蜘蛛は積極的に狩に出掛けるわけではなくて、
蜘蛛の糸を張り巡らせた巣に、獲物が引っ掛かる
のを、ただ只管(ひたすら)待つのみです。     .

 以前にこんな話を聞いたことがあります。蛭(ヒル)の
一種に、木の上に生息して、その木の下に動物が
通るのをただ只管に待つタイプの蛭がいるそうです。
動物が通ると、タイミングを見計らってポトッとその
動物の上に落ちて、その血を吸うそうです。木の上で
動物が通るまで、場合によっては1年ぐらい待つこと
もあると聞きました。                    .

 蜘蛛や、この蛭の一種のライフスタイルそのものが
セレンディピティーと言えるのかどうかわかりませんが、
狩に出るタイプの動物が、一見積極的で能動的に感
じられるのに対して、蜘蛛や、この蛭は消極的で受動的
のように感じられますが、でもセレンディピティーという
言葉を聞いてアレコレ考えると、“待ち構える”ということ
は、消極的でも受動的でもないように感じてしまいます。



この新しい年、セレンディピティーという言葉を噛締めて
自分の感覚を研ぎ澄ましたいと思います。
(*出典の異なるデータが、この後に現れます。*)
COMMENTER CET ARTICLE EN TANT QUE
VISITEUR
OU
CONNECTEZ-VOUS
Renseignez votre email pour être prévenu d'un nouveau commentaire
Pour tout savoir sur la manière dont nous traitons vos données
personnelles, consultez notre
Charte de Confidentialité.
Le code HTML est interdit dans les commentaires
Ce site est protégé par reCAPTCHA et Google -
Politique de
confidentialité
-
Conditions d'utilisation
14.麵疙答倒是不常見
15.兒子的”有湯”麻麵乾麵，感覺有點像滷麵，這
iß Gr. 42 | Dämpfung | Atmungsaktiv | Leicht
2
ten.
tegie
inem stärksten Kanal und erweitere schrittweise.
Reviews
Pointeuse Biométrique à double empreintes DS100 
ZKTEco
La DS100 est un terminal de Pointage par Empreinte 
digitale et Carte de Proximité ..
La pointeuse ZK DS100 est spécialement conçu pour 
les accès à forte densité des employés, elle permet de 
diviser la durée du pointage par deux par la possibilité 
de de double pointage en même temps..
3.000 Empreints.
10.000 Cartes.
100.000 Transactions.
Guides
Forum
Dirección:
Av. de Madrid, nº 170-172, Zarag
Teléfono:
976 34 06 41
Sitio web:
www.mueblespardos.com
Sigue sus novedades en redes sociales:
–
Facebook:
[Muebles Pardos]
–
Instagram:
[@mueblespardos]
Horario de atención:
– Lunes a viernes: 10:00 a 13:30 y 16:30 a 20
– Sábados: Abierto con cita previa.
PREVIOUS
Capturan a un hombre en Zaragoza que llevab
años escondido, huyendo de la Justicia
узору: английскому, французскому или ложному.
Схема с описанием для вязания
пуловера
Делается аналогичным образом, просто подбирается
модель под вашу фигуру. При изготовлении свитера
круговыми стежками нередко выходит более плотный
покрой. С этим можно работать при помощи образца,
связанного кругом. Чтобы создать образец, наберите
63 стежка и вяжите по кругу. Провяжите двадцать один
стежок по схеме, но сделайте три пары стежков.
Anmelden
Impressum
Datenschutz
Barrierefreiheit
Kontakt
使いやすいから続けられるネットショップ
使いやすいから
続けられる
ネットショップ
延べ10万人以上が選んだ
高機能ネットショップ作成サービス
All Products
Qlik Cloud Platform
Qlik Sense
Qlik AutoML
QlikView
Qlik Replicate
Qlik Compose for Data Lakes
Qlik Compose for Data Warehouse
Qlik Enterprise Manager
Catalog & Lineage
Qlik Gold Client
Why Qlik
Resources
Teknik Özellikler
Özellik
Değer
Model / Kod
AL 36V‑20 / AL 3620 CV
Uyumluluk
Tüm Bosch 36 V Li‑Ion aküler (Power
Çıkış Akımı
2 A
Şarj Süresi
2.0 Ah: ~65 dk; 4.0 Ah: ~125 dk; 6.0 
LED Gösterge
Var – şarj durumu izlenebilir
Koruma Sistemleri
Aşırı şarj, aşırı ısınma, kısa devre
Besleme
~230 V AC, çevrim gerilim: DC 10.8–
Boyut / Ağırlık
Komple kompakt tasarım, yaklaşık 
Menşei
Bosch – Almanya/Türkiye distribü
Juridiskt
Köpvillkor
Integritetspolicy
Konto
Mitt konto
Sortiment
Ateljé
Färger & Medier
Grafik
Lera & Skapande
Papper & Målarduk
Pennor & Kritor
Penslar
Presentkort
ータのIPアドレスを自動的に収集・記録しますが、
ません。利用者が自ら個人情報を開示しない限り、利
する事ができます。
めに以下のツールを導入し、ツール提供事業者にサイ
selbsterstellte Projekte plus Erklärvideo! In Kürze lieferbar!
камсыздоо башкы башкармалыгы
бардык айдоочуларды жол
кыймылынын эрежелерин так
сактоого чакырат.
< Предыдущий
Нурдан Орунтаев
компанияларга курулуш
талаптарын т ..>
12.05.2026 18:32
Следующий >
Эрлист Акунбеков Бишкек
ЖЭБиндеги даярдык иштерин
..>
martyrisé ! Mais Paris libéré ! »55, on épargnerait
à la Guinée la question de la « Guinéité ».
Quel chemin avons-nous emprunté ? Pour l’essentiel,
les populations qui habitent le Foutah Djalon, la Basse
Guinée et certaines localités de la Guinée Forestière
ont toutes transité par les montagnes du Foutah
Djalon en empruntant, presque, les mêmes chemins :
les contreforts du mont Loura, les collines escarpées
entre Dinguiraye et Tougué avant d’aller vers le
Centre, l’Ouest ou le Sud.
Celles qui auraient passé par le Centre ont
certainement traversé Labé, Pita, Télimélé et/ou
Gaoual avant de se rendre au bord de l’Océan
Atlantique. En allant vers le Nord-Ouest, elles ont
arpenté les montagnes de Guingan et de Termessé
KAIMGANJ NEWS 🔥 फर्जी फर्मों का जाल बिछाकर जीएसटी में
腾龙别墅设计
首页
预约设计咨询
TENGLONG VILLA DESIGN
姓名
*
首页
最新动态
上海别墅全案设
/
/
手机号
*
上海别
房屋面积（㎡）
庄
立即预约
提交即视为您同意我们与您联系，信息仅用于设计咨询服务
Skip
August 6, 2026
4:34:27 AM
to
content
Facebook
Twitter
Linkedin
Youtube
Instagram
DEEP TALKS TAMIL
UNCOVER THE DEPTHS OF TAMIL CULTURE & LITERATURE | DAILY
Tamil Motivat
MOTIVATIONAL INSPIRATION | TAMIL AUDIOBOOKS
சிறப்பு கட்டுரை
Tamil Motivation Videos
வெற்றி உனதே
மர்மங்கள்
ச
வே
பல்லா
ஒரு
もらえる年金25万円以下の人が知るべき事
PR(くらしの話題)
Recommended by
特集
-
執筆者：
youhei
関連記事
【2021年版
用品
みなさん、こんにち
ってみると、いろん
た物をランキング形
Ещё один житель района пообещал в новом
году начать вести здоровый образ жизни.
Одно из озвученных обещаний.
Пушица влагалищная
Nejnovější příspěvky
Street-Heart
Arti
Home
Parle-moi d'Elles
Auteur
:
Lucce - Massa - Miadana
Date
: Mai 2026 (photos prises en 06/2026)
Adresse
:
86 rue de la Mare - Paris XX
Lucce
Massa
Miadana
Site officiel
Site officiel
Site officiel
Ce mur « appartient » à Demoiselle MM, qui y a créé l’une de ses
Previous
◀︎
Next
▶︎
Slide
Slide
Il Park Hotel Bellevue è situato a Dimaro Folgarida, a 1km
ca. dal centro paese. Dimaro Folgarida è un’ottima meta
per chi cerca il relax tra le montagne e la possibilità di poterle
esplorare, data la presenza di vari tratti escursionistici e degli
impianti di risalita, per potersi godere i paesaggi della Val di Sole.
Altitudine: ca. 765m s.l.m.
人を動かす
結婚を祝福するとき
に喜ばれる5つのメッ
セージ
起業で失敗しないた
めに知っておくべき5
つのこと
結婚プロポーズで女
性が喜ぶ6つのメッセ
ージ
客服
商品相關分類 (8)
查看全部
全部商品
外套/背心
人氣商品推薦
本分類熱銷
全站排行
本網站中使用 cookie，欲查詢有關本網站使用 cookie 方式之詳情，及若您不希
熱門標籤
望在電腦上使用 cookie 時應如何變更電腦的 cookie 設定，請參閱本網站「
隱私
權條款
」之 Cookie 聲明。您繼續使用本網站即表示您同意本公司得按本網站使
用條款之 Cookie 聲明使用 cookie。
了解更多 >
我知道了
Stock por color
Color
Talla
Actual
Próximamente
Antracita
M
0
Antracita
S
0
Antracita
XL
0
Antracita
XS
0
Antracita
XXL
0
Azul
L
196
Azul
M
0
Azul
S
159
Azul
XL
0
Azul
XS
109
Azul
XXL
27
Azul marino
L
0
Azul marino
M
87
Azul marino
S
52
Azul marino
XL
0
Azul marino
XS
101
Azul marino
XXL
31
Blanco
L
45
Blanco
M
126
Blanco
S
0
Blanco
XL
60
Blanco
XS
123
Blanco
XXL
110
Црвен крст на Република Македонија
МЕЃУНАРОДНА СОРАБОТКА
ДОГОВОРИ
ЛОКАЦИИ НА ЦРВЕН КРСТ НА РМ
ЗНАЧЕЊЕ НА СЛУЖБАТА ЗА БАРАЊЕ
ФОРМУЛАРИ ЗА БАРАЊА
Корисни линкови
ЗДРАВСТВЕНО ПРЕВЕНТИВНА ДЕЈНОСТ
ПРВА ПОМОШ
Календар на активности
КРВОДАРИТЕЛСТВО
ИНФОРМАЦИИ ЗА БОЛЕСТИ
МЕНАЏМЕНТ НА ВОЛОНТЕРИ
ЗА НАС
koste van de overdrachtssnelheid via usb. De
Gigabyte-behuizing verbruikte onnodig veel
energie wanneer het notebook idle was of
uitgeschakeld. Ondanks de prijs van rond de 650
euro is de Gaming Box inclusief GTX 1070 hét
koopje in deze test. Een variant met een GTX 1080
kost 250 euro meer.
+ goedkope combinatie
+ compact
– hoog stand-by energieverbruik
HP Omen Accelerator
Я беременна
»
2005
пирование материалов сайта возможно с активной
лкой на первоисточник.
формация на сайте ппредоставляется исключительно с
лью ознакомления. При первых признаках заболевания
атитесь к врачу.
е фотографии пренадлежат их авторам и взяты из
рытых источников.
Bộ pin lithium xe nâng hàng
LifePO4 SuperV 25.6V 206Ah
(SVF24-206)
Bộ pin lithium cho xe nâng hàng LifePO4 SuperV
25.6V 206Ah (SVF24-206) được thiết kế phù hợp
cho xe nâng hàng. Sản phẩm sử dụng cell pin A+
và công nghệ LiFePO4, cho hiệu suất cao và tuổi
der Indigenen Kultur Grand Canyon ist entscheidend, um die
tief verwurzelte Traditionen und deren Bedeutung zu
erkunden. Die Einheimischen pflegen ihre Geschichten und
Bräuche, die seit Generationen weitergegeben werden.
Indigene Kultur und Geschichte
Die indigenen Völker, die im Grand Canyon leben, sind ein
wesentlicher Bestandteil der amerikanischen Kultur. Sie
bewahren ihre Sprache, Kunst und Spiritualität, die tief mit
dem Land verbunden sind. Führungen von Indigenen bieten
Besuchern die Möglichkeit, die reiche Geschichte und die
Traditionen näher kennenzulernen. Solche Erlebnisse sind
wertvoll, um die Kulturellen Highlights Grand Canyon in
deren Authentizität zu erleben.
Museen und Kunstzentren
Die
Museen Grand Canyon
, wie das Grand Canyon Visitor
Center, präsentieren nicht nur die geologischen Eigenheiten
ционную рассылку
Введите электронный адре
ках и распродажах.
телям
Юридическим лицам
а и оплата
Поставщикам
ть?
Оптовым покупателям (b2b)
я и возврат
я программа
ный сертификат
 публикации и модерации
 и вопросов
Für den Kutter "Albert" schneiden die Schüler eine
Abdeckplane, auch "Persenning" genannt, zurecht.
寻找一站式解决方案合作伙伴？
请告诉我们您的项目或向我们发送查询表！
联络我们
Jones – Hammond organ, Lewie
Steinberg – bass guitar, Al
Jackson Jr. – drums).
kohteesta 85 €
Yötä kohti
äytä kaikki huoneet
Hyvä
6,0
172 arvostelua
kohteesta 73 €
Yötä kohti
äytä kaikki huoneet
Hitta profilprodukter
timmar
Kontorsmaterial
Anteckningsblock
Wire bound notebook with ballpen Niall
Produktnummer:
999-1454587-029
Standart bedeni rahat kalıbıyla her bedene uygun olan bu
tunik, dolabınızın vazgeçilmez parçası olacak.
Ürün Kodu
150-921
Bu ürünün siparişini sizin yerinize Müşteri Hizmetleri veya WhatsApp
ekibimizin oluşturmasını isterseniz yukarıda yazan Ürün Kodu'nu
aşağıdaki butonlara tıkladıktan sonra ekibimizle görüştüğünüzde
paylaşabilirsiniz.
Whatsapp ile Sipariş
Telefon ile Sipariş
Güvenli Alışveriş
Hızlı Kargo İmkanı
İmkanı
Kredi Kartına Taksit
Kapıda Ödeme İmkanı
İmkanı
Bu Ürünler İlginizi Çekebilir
そしてモノの
見方や考え方が柔軟になるようにパースペクティブを
意識したいと思います。                   .

                2007年1月 神戸にて


ー 補足 ー
セレンディピティーとは、ホレス・ウォルポールという
18世紀のイギリスの作家が、ペルシャのお伽話を
もとに書いた作品「The Three Princes of Serendip」
(セイロンの三人の王子)に由来する言葉で“思いがけ
ない発見をする才能”とか“掘り出し上手”という意味
の言葉で、ウォルポールの造語と言われています。
Serendip(セレンディップ)とはセイロンのことです。
ちなみにホレス・ウォルポールは、当時のイギリスの
首相ロバート・ウォルポールの息子だそうです。

このウォルポールの作品を読んでいないので本意は
わからないのですが、「棚からぼた餅」というよりも
「待ち構える心」というようなニュアンスが、この
セレンディピティーという言葉にあるように感じます。